Pentagon dinner guest and Osama bin Laden fill-in Anwar al-Awlaki was in FBI custody but the agency let him go, FBI assistant director Mark Giuliano has told the House Appropriations Committee. The incident occurred in October, 2002, at the JFK airport. The American born cleric was a top CIA target and named a serious threat by the head of Britain’s Secret Intelligence Service at the time.
Former FBI agents explained that the release was likely because the agency wanted to track him or work with him as a contact. A more likely explanation is that al-Awlaki worked as an operative for the agency.
Anwar al-Awlaki was allegedly killed in October of 2011 by a CIA Predator drone in Yemen. The following year, he supposedly called for biological attacks on America from the grave.
In 2010, we reported that al-Awlaki dined at the Pentagon a few months after the 9/11 attacks. “American-born cleric Awlaki’s role as a key figure in almost every recent terror plot targeting the United States and Canada, coupled with his visit to the Pentagon, only confirms our long stated position that Awlaki is a chief terrorist patsy-handler for the CIA – he is the federal government’s premier false flag agent,” Paul Joseph Watson wrote.
According to the official 9/11 narrative, al-Awlaki preached to three of the alleged 9/11 hijackers, the accused Fort Hood shooter Nidal Malik Hasan and the so-called underwear bomber, Umar Farouk Abdulmutallab. According to the government, he was promoted to the rank of “regional commander” within al-Qaeda in 2009. He was added the CIA’s list of targets because he was considered an “imminent threat” in 2010.

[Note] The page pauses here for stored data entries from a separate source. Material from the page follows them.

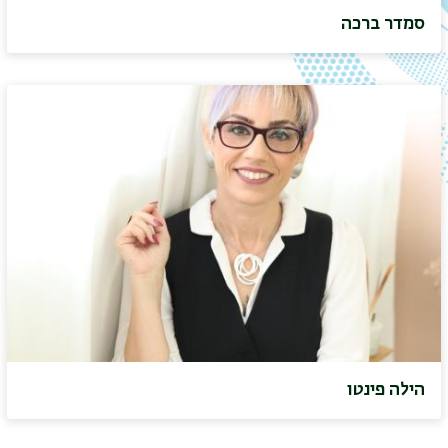
סמדר ברכה
הילה פינטו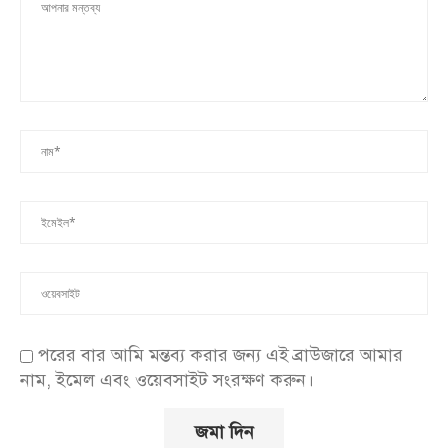
পরের বার আমি মন্তব্য করার জন্য এই ব্রাউজারে আমার
নাম, ইমেল এবং ওয়েবসাইট সংরক্ষণ করুন।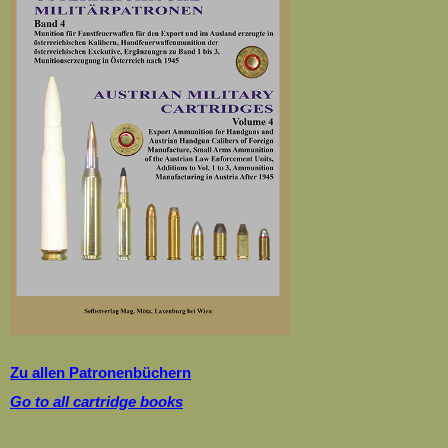
Zu allen Patronenbüchern
Go to all cartridge books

Giuliano’s revelation is nothing new. In March of 2012, Lt.Col. Anthony Shaffer told Alex Jones that al-Awlaki worked as a triple agent and an FBI asset well before 9/11.
Shaffer told 9/11 Commission staff director Philip D. Zelikow that in 2000 a Defense Intelligence Agency data-mining program called Able Danger had uncovered two of the three terrorist cells later implicated in the September 11 attacks. His memoir on Able Danger, Operation Dark Heart, was censored by the Pentagon.